Richard Gere has a new movie about to begin shooting, called The Flock, wherein he plays a fed tracking a girl believed to be kidnapped by some chester. To research his role, Gere has been hanging around the sheriff's deputies in New Mexico, as well as several real, live, registered sex offenders.

We don't really understand why Rich had to go all the way to New Mexico just to talk to some sex offenders, when 3 out of 4 guys you pass on the street in regular Mexico are perfectly good sex offenders. Further, they'd probably be more than happy to talk to a famous guy like Richard Gere about it. Hell, he didn't even need to leave L.A. A quick stop-over in Echo Park would have provided ample research subjects. We can only posit that Mr. Gere first researched the best places to get research on sex offenders, and discovered that New Mexico is to sex offenders what Idaho is to potatoes, or what New Jersey is to AIDS. And that, friends, is why Richard Gere is a professional.
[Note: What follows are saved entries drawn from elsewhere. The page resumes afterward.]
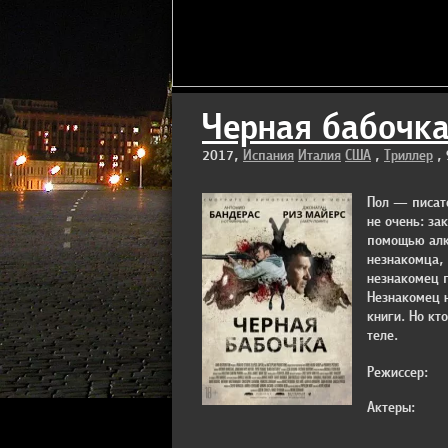
Черная бабочка 
2017,
Испания
Италия
США
,
Триллер
, 
Пол — писате
не очень: за
помощью алко
незнакомца,
незнакомец п
Незнакомец 
книги. Но кт
теле.
Режиссер:
Актеры:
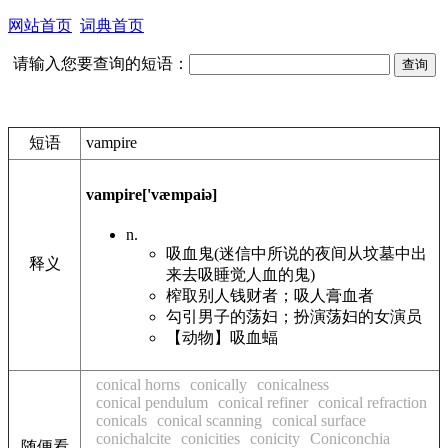
网站首页
词典首页
请输入您要查询的短语：
短语
vampire
vampire
['væmpaiə]
n.
吸血鬼(迷信中所说的夜间从坟墓中出
释义
来去吸睡觉人血的鬼)
榨取别人钱财者；吸人膏血者
勾引男子的荡妇；扮演荡妇的女演员
【动物】吸血蝠
conical horns
conically
conicalness
conical pendulum
conical refiner
conical refraction
conicals
conical scanning
conical surface
conichalcite
conicities
conicity
Coniconchia
随便看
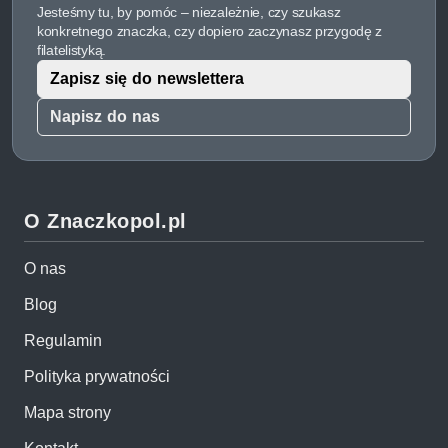
Jesteśmy tu, by pomóc – niezależnie, czy szukasz
konkretnego znaczka, czy dopiero zaczynasz przygodę z
filatelistyką.
Zapisz się do newslettera
Napisz do nas
O Znaczkopol.pl
O nas
Blog
Regulamin
Polityka prywatności
Mapa strony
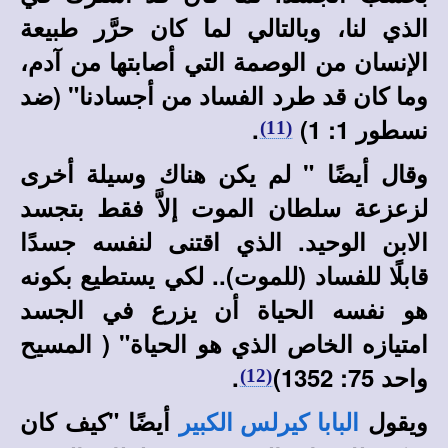
الذي لنا، وبالتالي لما كان حرَّر طبيعة
الإنسان من الوصمة التي أصابتها من آدم،
وما كان قد طرد الفساد من أجسادنا" (ضد
نسطور 1: 1)
.
(11)
وقال أيضًا " لم يكن هناك وسيلة أخرى
لزعزعة سلطان الموت إلاَّ فقط بتجسد
الابن الوحيد. الذي اقتنى لنفسه جسدًا
قابلًا للفساد (للموت).. لكي يستطيع بكونه
هو نفسه الحياة أن يزرع في الجسد
امتيازه الخاص الذي هو الحياة" ( المسيح
واحد 75: 1352)
.
(12)
ويقول
أيضًا "كيف كان
البابا كيرلس الكبير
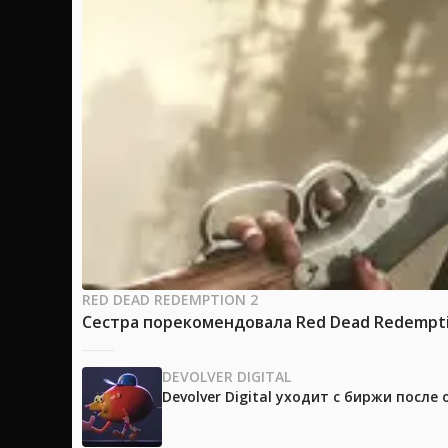
RED DEAD REDEMPTION 2
Сестра порекомендовала Red Dead Redemptio
DEVOLVER DIGITAL
Devolver Digital уходит с биржи после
Fox Continues to Be Cock/Cunt-Tease

Lotsa bloggy types and trade media outlets have already been getting whiney about the supposed cancellation of Arrested Development. The only reason we didn't comment on this when the news of Fox cutting the episode order to 13 first hit the wire last week was quite simple: This has happened before. In fact, we expect this too, shall pass, only for the same thing to happen again in a fourth season (call us optimists). Being on the verge of cancellation has gone hand in hand with Arrested since its inception two and a half seasons ago. We're at a point where we simply refuse to freak until the threat of cancellation is much more than a threat. Indeed, we're used to this type of thing by now.

Having watched the show from the very beginning, we understand newer fans' consternation over every press release. One must learn to acknowledge that the show is endangered, and it's always been/ going to be that way. We're beginning to wonder if Fox just enjoys striking the fear of cancellation into fans so repeatedly. Perhaps in some convoluted attempt to gain press, Fox has made stupid move after stupid move with regard to this show, sabotaging their own efforts to drum up ratings at every turn:

-After the show gets several Emmy noms, Fox decides to change the night the show airs, confusing viewers.

-After Arrested wins one of the coveted statues for the second year in a row, Fox stops airing new episodes for a month in anticipation of November sweeps, further jeopardizing their tenuous chances of audience growth.

-During the pre-sweeps break in airing new eps, Fox does not air reruns of the show on Monday nights, denying Arrested a chance to further cement itself in the Monday lineup and annihilating any chances the show has to gain new/ "if you haven't seen it, it's new to you!" viewers.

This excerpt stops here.